Coming after health secretary Jeremy Hunt's claims of a 'weekend effect' on hospital mortality leading to more deaths, the first motion 'condemned' politicians' 'misinterpretation' of data and demanded that the Government take an 'evidence-based' approach to its seven-day policy.
The second motion said it was 'impossible to deliver routine non-urgent seven-day services across primary and secondary care, within the current five day financial resources and workforce' and called on the Government to 'publish a fully funded model for how it will deliver on its manifesto commitment for a seven-day service'.
In the debate, Dr Nagpaul said: ‘Let’s remember no country in the world can afford a tax-funded routine seven day service and I reject political claims that the public expect this.’
Dr Nagpaul added: ‘If our patients were explicitly told the truth that we’re the at lowest rung of healthcare spend in the developed world with dangerously low levels of GPs I’m convinced they would want us to use scant resources morally for the illest in society and it’s incumbent upon us as the BMA to vigorously communicate this to the population.'
He argued that routing seven-day access was negatively impacting on out-of-hours services, with one service in Norfolk having only having one GP cover for 850,000 patients, as Pulse reported.
Dr Nagpaul said: 'GPC’s position is that the priority must be to use our scarce GP resources to ensure a properly funded seven-day urgent care service, that is what will ensure acutely ill patients can receive responsive GP care to reduce hospital attendances, not by diverting GPs to provide routine diabetic checks on a Sunday.’

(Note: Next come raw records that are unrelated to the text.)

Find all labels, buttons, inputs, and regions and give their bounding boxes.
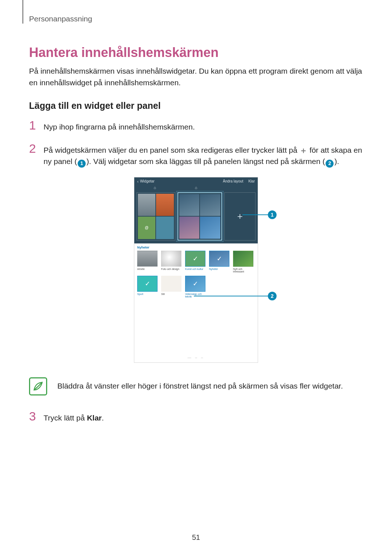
- callout-2: 2: [194, 292, 277, 300]
- step-1-text: Nyp ihop fingrarna på innehållshemskärme…: [44, 119, 195, 133]
- breadcrumb: Personanpassning: [29, 15, 363, 23]
- plus-icon: ＋: [299, 147, 307, 155]
- device-title: Widgetar: [140, 179, 218, 183]
- margin-rule: [23, 0, 23, 24]
- device-action-layout: Ändra layout: [223, 179, 243, 183]
- note-icon: [29, 377, 47, 395]
- back-icon: ‹: [137, 179, 139, 184]
- pager-dots: — – –: [137, 353, 255, 362]
- widget-item: ✓Konst och kultur: [185, 251, 205, 274]
- device-action-done: Klar: [248, 179, 255, 183]
- badge-1-inline: 1: [78, 160, 86, 168]
- note-text: Bläddra åt vänster eller höger i fönstre…: [57, 377, 343, 392]
- page-number: 51: [0, 533, 392, 542]
- step-3-text: Tryck lätt på Klar.: [44, 410, 104, 424]
- device-header: ‹ Widgetar Ändra layout Klar: [134, 177, 258, 185]
- step-1: 1 Nyp ihop fingrarna på innehållshemskär…: [29, 119, 363, 133]
- widget-item: ✓Sport: [137, 276, 158, 299]
- home-icon: ⌂: [134, 185, 175, 191]
- page-title: Hantera innehållshemskärmen: [29, 45, 363, 60]
- section-heading: Lägga till en widget eller panel: [29, 100, 363, 111]
- step-3-number: 3: [29, 410, 44, 422]
- step-1-number: 1: [29, 119, 44, 131]
- callout-1: 1: [242, 210, 277, 219]
- widget-item: Arbete: [137, 251, 158, 274]
- widget-item: ✓Nyheter: [209, 251, 229, 274]
- widget-category: Nyheter: [137, 246, 255, 249]
- callout-1-badge: 1: [268, 210, 277, 219]
- widget-item: Foto och design: [161, 251, 181, 274]
- device-screenshot: ‹ Widgetar Ändra layout Klar ⌂ ⌂ @: [134, 177, 258, 363]
- panel-2-selected: [177, 192, 222, 241]
- widget-item: Nytt och intressant: [233, 251, 253, 274]
- home-outline-icon: ⌂: [175, 185, 216, 191]
- step-3: 3 Tryck lätt på Klar.: [29, 410, 363, 424]
- intro-paragraph: På innehållshemskärmen visas innehållswi…: [29, 65, 363, 88]
- device-home-row: ⌂ ⌂: [134, 185, 258, 191]
- note-block: Bläddra åt vänster eller höger i fönstre…: [29, 377, 363, 395]
- step-2-number: 2: [29, 142, 44, 155]
- step-2: 2 På widgetskärmen väljer du en panel so…: [29, 142, 363, 168]
- figure: ‹ Widgetar Ändra layout Klar ⌂ ⌂ @: [29, 177, 363, 363]
- step-2-text: På widgetskärmen väljer du en panel som …: [44, 142, 363, 168]
- callout-2-badge: 2: [268, 292, 277, 300]
- badge-2-inline: 2: [326, 160, 334, 168]
- widget-item: Stil: [161, 276, 181, 299]
- plus-icon: +: [237, 211, 242, 222]
- panel-1: @: [136, 192, 175, 241]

Mr Hunt has said he will push ahead with routine GP appointments on a Sunday despite the Health Committee’s primary care report recommending the Government’s approach should be evidence based and avoid unintended consequences such as damaging weekday services, continuity of care or existing urgent out-of-hours primary care services.
A new study on the effects of the Prime Minister's seven-day GP pilots, published on Friday, showed that they have led to significant reductions in the number of A&E attendances and admissions, but might be most effective in ‘strategically located surgeries’.
The passed motions in full
Motion by THE AGENDA COMMITTEE (MOTION TO BE PROPOSED BY THE SALISBURY DIVISION): That this meeting, with respect to seven day urgent and emergency services:
i) condemns the persistent misinterpretation by politicians of data on morbidity adjusted hospital mortality, by day of week;
ii) demands that the Government should be evidence based in its approach.
Motion by THE AGENDA COMMITTEE (MOTION TO BE PROPOSED BY THE WEST MIDLANDS REGIONAL COUNCIL): That this meeting:
i) is unequivocal in its support for patients having access to the same high standard of urgent and emergency care throughout the week;
ii) believes that it is impossible to deliver routine non-urgent seven-day services across primary and secondary care, within the current five day financial resources and workforce;
iii) calls on the Government, to publish a fully funded model for how it will deliver on its manifesto commitment for a seven day service.